Our series is too smal and therapeuthic protocols too heterogeneous to drive out conclusions according to the most accurate treatment in this kind of lupus nephropathy. Prospective and multicentric studies are necessary to clarify this issue. However, we would like to point out the utility of ACEI in this entity. Antiproteinuric effect of ACEI has been described in different glomerular processes, but it has not been proved its usefulness in lupus nephropathy [25, 26]. None the less, our results with ACEI are rather satisfactory according to reduction of proteinuria, which is, as remarked above, clearly related to a better prognosis of renal function.

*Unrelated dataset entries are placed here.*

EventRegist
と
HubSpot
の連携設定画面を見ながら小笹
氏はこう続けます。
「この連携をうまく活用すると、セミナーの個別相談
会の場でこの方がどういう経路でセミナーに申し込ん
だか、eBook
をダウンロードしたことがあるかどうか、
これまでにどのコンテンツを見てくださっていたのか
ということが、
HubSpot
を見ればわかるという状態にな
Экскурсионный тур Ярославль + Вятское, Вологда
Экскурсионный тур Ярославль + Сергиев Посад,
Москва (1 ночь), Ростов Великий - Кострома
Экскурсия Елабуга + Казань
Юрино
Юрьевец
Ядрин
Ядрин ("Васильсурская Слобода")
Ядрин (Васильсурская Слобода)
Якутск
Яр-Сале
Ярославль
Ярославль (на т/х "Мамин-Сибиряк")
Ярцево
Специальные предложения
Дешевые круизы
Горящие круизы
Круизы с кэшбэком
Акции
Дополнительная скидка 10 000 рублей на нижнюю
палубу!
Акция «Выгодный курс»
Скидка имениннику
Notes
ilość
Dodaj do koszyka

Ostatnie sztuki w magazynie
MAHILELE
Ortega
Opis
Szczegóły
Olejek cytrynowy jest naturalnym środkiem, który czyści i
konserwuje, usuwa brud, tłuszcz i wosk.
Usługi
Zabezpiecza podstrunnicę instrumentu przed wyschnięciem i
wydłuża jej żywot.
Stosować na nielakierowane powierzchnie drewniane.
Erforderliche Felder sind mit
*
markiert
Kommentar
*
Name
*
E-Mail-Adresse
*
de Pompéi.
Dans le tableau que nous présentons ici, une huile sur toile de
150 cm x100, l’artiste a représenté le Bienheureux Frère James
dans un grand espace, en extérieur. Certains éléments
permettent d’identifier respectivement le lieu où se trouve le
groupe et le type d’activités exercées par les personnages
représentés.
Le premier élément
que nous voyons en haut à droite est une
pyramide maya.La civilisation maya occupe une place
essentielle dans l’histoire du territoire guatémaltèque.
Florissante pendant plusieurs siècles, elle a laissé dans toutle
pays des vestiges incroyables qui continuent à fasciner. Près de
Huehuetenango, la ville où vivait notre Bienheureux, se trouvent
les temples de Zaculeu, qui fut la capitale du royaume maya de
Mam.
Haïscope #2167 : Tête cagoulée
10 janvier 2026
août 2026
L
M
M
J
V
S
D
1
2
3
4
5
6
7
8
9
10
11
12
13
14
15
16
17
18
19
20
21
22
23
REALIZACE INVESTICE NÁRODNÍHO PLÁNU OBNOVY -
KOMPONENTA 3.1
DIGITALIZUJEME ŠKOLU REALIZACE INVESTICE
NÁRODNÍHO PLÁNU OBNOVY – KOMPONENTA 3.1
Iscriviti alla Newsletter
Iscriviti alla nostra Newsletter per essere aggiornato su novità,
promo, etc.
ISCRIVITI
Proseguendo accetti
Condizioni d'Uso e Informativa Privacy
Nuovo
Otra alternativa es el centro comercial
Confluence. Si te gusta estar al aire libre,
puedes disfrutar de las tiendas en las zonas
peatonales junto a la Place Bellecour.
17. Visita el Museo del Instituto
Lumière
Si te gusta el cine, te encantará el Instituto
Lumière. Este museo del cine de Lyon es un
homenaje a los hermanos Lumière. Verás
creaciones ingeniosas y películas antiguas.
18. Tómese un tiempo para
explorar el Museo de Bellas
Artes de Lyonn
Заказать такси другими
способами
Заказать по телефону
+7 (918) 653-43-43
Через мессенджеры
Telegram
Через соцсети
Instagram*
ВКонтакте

Once corticosteroid treatment is initiated and no favourable response is detected, it would be advisable to associate ACEI before adding an immunosuppressive drug; some cases show such an evident response that immunosuppressive treatment can be totally avoided, so avoiding long-term adverse events of this therapy.
In conclusion, LMG can present without extra-renal symptoms of SLE and even with very poor expression of its serological markers. Almost half of the patients (42%) developed a chronic renal insufficiency. The evolution towards a non-nephrotic range proteinuria correlated with the maintenance of a normal renal function.